WHAT NEEDS TO BE DONE
Output each entry below as it stands, leaving out every picture.

--------------------

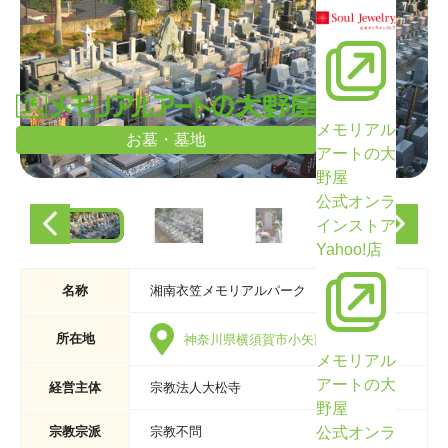
メモリアル
お墓・墓地
アートの大
野屋
公式オンラ
インストア
Yahoo!店
名称
湘南衣笠メモリアルパーク
所在地
神奈川県横須賀市小矢部3-13-2
メモリアル
アートの大
経営主体
宗教法人大松寺
野屋
公式オンラ
宗教宗派
宗教不問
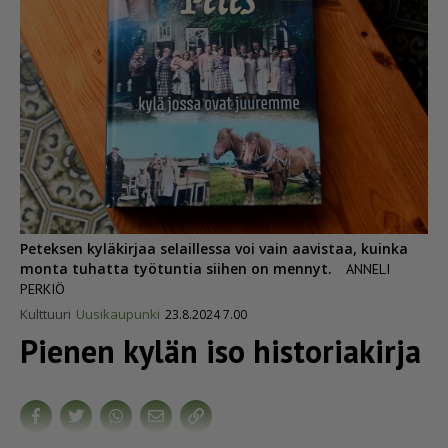
Peteksen kyläkirjaa selaillessa voi vain aavistaa, kuinka
monta tuhatta työtuntia siihen on mennyt.
ANNELI
PERKIÖ
Kulttuuri
Uusikaupunki
23.8.2024 7.00
Pienen kylän iso historiakirja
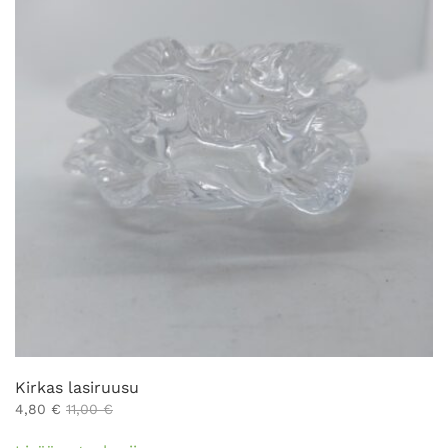
tehdä
valinnat
tuotteen
sivulla.
Kirkas lasiruusu
4,80
€
11,00
€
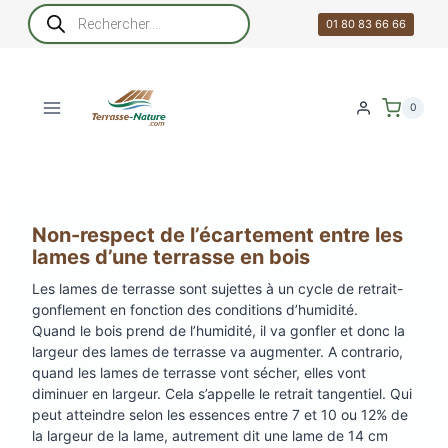
Aller
Recherche
de
01 80 83 66 66
au
produits
contenu
0
Non-respect de l’écartement entre les
lames d’une terrasse en bois
Les lames de terrasse sont sujettes à un cycle de retrait-
gonflement en fonction des conditions d’humidité.
Quand le bois prend de l’humidité, il va gonfler et donc la
largeur des lames de terrasse va augmenter. A contrario,
quand les lames de terrasse vont sécher, elles vont
diminuer en largeur. Cela s’appelle le retrait tangentiel. Qui
peut atteindre selon les essences entre 7 et 10 ou 12% de
la largeur de la lame, autrement dit une lame de 14 cm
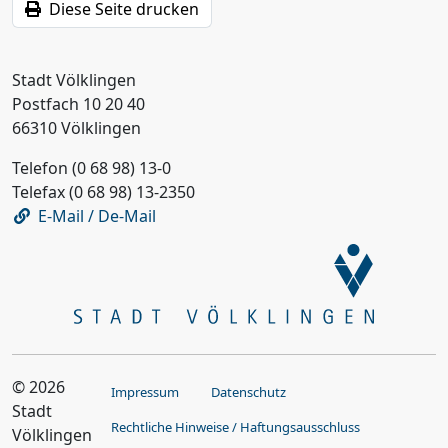
Diese Seite drucken
Stadt Völklingen
Postfach 10 20 40
66310 Völklingen
Telefon (0 68 98) 13-0
Telefax (0 68 98) 13-2350
E-Mail / De-Mail
© 2026
Impressum
Datenschutz
Stadt
Rechtliche Hinweise / Haftungsausschluss
Völklingen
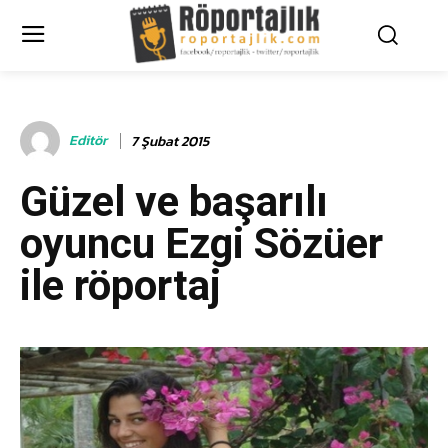
Editör
7 Şubat 2015
Güzel ve başarılı
oyuncu Ezgi Sözüer
ile röportaj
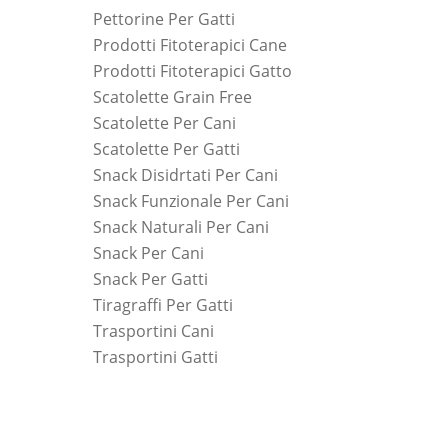
Pettorine Per Gatti
Prodotti Fitoterapici Cane
Prodotti Fitoterapici Gatto
Scatolette Grain Free
Scatolette Per Cani
Scatolette Per Gatti
Snack Disidrtati Per Cani
Snack Funzionale Per Cani
Snack Naturali Per Cani
Snack Per Cani
Snack Per Gatti
Tiragraffi Per Gatti
Trasportini Cani
Trasportini Gatti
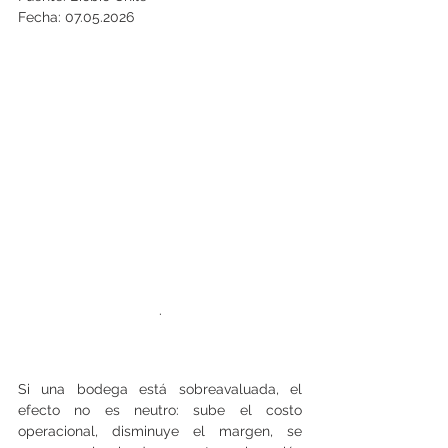
Fecha: 07.05.2026
.
Si una bodega está sobreavaluada, el 
efecto no es neutro: sube el costo 
operacional, disminuye el margen, se 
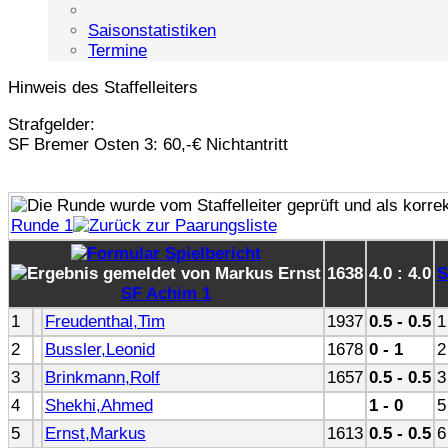
Saisonstatistiken
Termine
Hinweis des Staffelleiters
Strafgelder:
SF Bremer Osten 3: 60,-€ Nichtantritt
Runde 1
1638
4.0 : 4.0
S
SF Achim 1
1
Freudenthal,Tim
1937
0.5 - 0.5
1
2
Bussler,Leonid
1678
0 - 1
2
3
Brinkmann,Rolf
1657
0.5 - 0.5
3
4
Shekhi,Ahmed
1 - 0
5
5
Ernst,Markus
1613
0.5 - 0.5
6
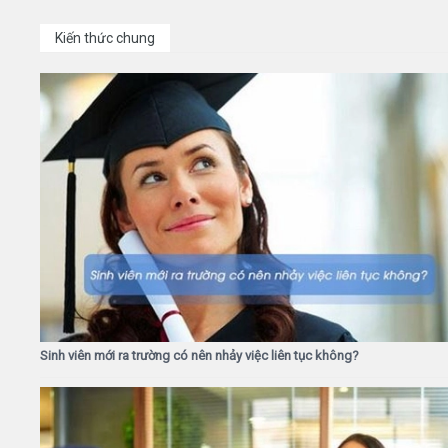
Kiến thức chung
Sinh viên mới ra trường có nên nhảy việc liên tục không?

--------------------

PROBLEM SOLUTION
メモリアル
お墓・墓地
アートの大
野屋
公式オンラ
インストア
Yahoo!店
名称
湘南衣笠メモリアルパーク
所在地
神奈川県横須賀市小矢部3-13-2
メモリアル
アートの大
経営主体
宗教法人大松寺
野屋
公式オンラ
宗教宗派
宗教不問
Peteksen kyläkirjaa selaillessa voi vain aavistaa, kuinka
monta tuhatta työtuntia siihen on mennyt.
ANNELI
PERKIÖ
Kulttuuri
Uusikaupunki
23.8.2024 7.00
Pienen kylän iso historiakirja
tehdä
valinnat
tuotteen
sivulla.
Kirkas lasiruusu
4,80
€
11,00
€
Aller
Recherche
de
01 80 83 66 66
au
produits
contenu
0
Non-respect de l’écartement entre les
lames d’une terrasse en bois
Les lames de terrasse sont sujettes à un cycle de retrait-
gonflement en fonction des conditions d’humidité.
Quand le bois prend de l’humidité, il va gonfler et donc la
largeur des lames de terrasse va augmenter. A contrario,
quand les lames de terrasse vont sécher, elles vont
diminuer en largeur. Cela s’appelle le retrait tangentiel. Qui
peut atteindre selon les essences entre 7 et 10 ou 12% de
la largeur de la lame, autrement dit une lame de 14 cm
Diese Seite drucken
Stadt Völklingen
Postfach 10 20 40
66310 Völklingen
Telefon (0 68 98) 13-0
Telefax (0 68 98) 13-2350
E-Mail / De-Mail
© 2026
Impressum
Datenschutz
Stadt
Rechtliche Hinweise / Haftungsausschluss
Völklingen
Editör
7 Şubat 2015
Güzel ve başarılı
oyuncu Ezgi Sözüer
ile röportaj
Pettorine Per Gatti
Prodotti Fitoterapici Cane
Prodotti Fitoterapici Gatto
Scatolette Grain Free
Scatolette Per Cani
Scatolette Per Gatti
Snack Disidrtati Per Cani
Snack Funzionale Per Cani
Snack Naturali Per Cani
Snack Per Cani
Snack Per Gatti
Tiragraffi Per Gatti
Trasportini Cani
Trasportini Gatti
Fecha: 07.05.2026
.
Si una bodega está sobreavaluada, el 
efecto no es neutro: sube el costo 
operacional, disminuye el margen, se 
Saisonstatistiken
Termine
Hinweis des Staffelleiters
Strafgelder:
SF Bremer Osten 3: 60,-€ Nichtantritt
Runde 1
1638
4.0 : 4.0
S
SF Achim 1
1
Freudenthal,Tim
1937
0.5 - 0.5
1
2
Bussler,Leonid
1678
0 - 1
2
3
Brinkmann,Rolf
1657
0.5 - 0.5
3
4
Shekhi,Ahmed
1 - 0
5
5
Ernst,Markus
1613
0.5 - 0.5
6
Kiến thức chung
Sinh viên mới ra trường có nên nhảy việc liên tục không?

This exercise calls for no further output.